Sebastian Kurz liderliğinde 2017’de kurulan ikinci FPÖ-ÖVP koalisyonu “İbiza olayı” nedeniyle çarpıcı bir şekilde çökmüştü.

Hükümet, dönemin FPÖ lideri ve Şansölye Yardımcısı Heinz-Christian Strache’nin bir Rus oligarkın yeğeni olduğuna inandığı bir kadına para karşılığında siyasi iyilikler yapmaya çalıştığını gösteren gizlice çekilmiş bir videonun yayınlanmasının ardından 18 ay sonra çöktü.

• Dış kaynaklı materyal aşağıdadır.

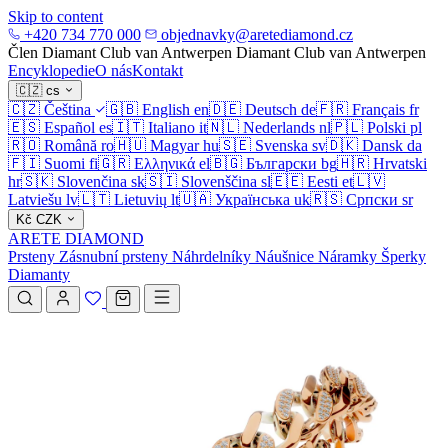
Skip to content
+420 734 770 000
objednavky@aretediamond.cz
Člen Diamant Club van Antwerpen
Diamant Club van Antwerpen
Encyklopedie
O nás
Kontakt
🇨🇿
cs
🇨🇿
Čeština
🇬🇧
English
en
🇩🇪
Deutsch
de
🇫🇷
Français
fr
🇪🇸
Español
es
🇮🇹
Italiano
it
🇳🇱
Nederlands
nl
🇵🇱
Polski
pl
🇷🇴
Română
ro
🇭🇺
Magyar
hu
🇸🇪
Svenska
sv
🇩🇰
Dansk
da
🇫🇮
Suomi
fi
🇬🇷
Ελληνικά
el
🇧🇬
Български
bg
🇭🇷
Hrvatski
hr
🇸🇰
Slovenčina
sk
🇸🇮
Slovenščina
sl
🇪🇪
Eesti
et
🇱🇻
Latviešu
lv
🇱🇹
Lietuvių
lt
🇺🇦
Українська
uk
🇷🇸
Српски
sr
Kč
CZK
ARETE DIAMOND
Prsteny
Zásnubní prsteny
Náhrdelníky
Náušnice
Náramky
Šperky
Diamanty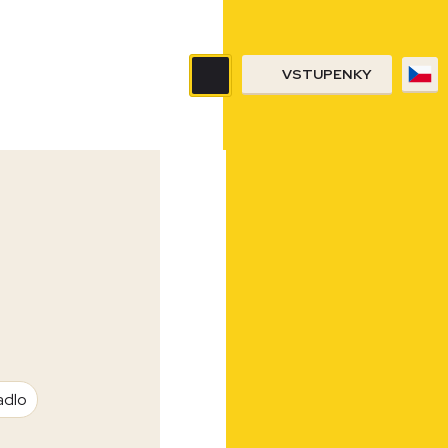
VSTUPENKY
adlo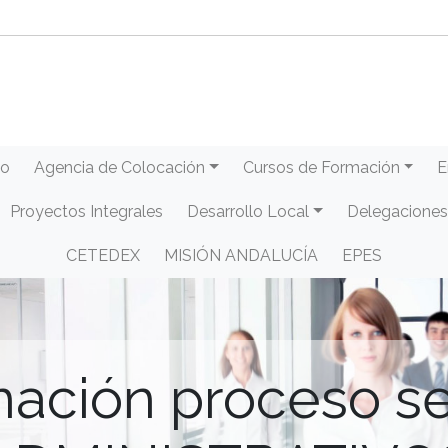
eo
Agencia de Colocación
Cursos de Formación
E
Proyectos Integrales
Desarrollo Local
Delegaciones
CETEDEX
MISIÓN ANDALUCÍA
EPES
ación proceso se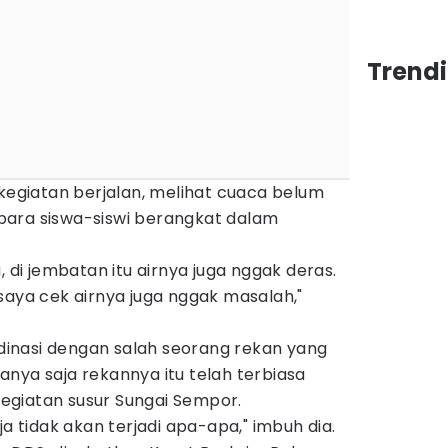
Trend
 kegiatan berjalan, melihat cuaca belum
para siswa-siswi berangkat dalam
, di jembatan itu airnya juga nggak deras.
saya cek airnya juga nggak masalah,"
ordinasi dengan salah seorang rekan yang
 Hanya saja rekannya itu telah terbiasa
giatan susur Sungai Sempor.
ja tidak akan terjadi apa-apa," imbuh dia.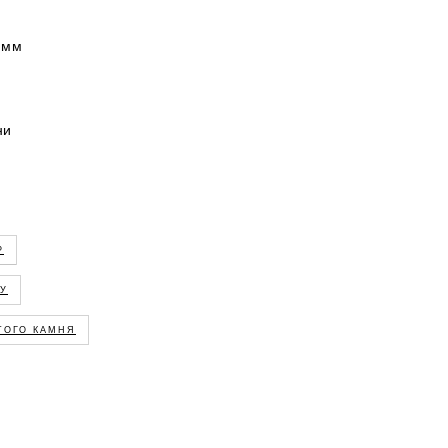
 мм
ни
Р
ГУ
ЭТОГО КАМНЯ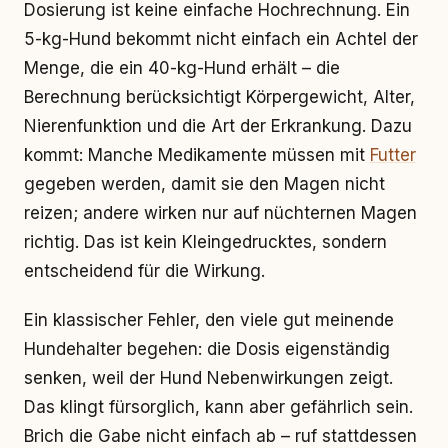
Dosierung ist keine einfache Hochrechnung. Ein
5-kg-Hund bekommt nicht einfach ein Achtel der
Menge, die ein 40-kg-Hund erhält – die
Berechnung berücksichtigt Körpergewicht, Alter,
Nierenfunktion und die Art der Erkrankung. Dazu
kommt: Manche Medikamente müssen mit
Futter
gegeben werden, damit sie den Magen nicht
reizen; andere wirken nur auf nüchternen Magen
richtig. Das ist kein Kleingedrucktes, sondern
entscheidend für die Wirkung.
Ein klassischer Fehler, den viele gut meinende
Hundehalter begehen: die Dosis eigenständig
senken, weil der Hund Nebenwirkungen zeigt.
Das klingt fürsorglich, kann aber gefährlich sein.
Brich die Gabe nicht einfach ab – ruf stattdessen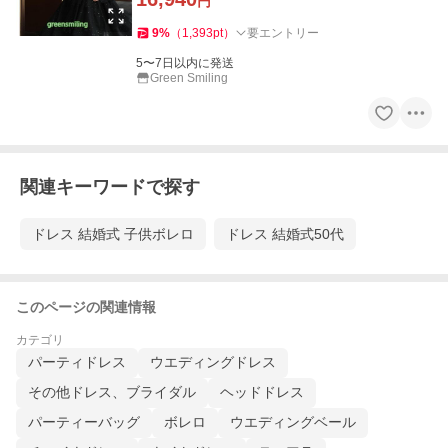
円
9
%
（
1,393
pt
）
要エントリー
5〜7日以内に発送
Green Smiling
関連キーワードで探す
ドレス 結婚式 子供ボレロ
ドレス 結婚式50代
このページの関連情報
カテゴリ
パーティドレス
ウエディングドレス
その他ドレス、ブライダル
ヘッドドレス
パーティーバッグ
ボレロ
ウエディングベール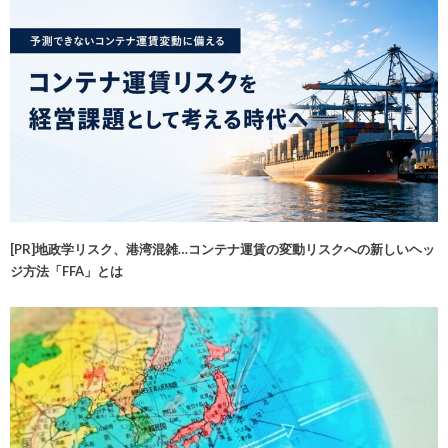
[PR]地政学リスク、港湾混雑…コンテナ運賃の変動リスクへの新しいヘッ
ジ方法「FFA」とは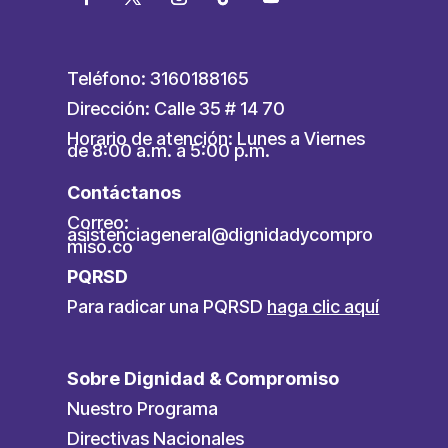
Teléfono: 3160188165
Dirección: Calle 35 # 14 70
Horario de atención: Lunes a Viernes
de 8:00 a.m. a 5:00 p.m.
Contáctanos
Correo:
asistenciageneral@dignidadycompro
miso.co
PQRSD
Para radicar una PQRSD
haga clic aquí
Sobre Dignidad & Compromiso
Nuestro Programa
Directivas Nacionales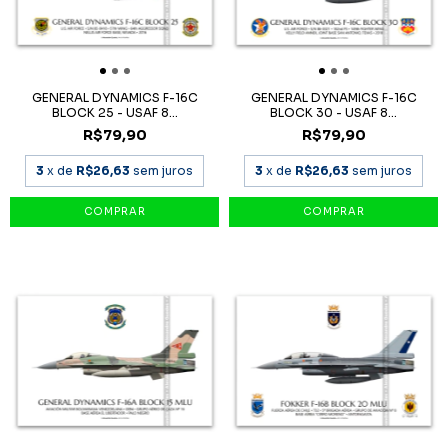
GENERAL DYNAMICS F-16C
GENERAL DYNAMICS F-16C
BLOCK 25 - USAF 8...
BLOCK 30 - USAF 8...
R$79,90
R$79,90
3
x de
R$26,63
sem juros
3
x de
R$26,63
sem juros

Birkaç saat uzunluğundaki görüntüler, göreve gelmeden aylar önce Strache’nin tatil yaptığı İbiza adasındaki özel bir villada çekilmişti.

O zamandan beri devam eden soruşturmalar Avusturya adalet sistemini meşgul etti ve Kurz’un görevden ayrılmasında merkezi bir rol oynadı.

Gözden düşen Kurz geri dönebilir mi?

Eski Şansölye Kurz’un dramatik bir çöküşün ardından Avusturya siyasetine dönüp dönmeyeceği de merak konusu.

Son olarak geçen şubat ayında Avusturya’da bir mahkeme Kurz’u bir parlamento araştırma komisyonuna yalan beyanda bulunmaktan suçlu bulmuştu.

Yargıç Michael Radasztics, 37 yaşındaki Kurz’a, hükümetine yönelik 2020 soruşturması sırasında parlamentoyu yemin altında kandırmak gibi ağır bir suçtan sekiz ay ertelenmiş hapis cezası vermişti.

Kurz, şansölyelik görevinden istifasından bu yana Silikon Vadisi yatırımcısı ve Palantir’in kurucusu Peter Thiel için danışmanlık yapıyor.

Kurz ayrıca Pegasus casus yazılımının arkasındaki şirketin kurucularından Shalev Hulio ile birlikte İsrail’de bir siber güvenlik firması kurdu.

Öte yandan Bild’in genel yayın yönetmen yardımcısı ve Kurz’un biyografisini yazan Paul Ronzheimer’ın aktardığına göre Kurz, ÖVP’nin kendisine teklif götürdüğü söylense de partiye geri dönmek istemiyor.